▶ [YOUR OBJECTIVE]: Nothing but the data, repeated exactly, belongs in the answer.

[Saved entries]
==============================
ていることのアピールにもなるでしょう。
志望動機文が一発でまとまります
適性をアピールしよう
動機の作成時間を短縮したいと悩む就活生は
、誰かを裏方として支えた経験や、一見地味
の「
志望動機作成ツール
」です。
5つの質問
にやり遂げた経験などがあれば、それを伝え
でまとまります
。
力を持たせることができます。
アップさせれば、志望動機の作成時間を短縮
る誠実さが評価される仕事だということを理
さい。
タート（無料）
==============================
▶ [SOLUTION TO THIS PROBLEM]:
ていることのアピールにもなるでしょう。
志望動機文が一発でまとまります
適性をアピールしよう
動機の作成時間を短縮したいと悩む就活生は
、誰かを裏方として支えた経験や、一見地味
の「
志望動機作成ツール
」です。
5つの質問
にやり遂げた経験などがあれば、それを伝え
でまとまります
。
力を持たせることができます。
アップさせれば、志望動機の作成時間を短縮
る誠実さが評価される仕事だということを理
さい。
タート（無料）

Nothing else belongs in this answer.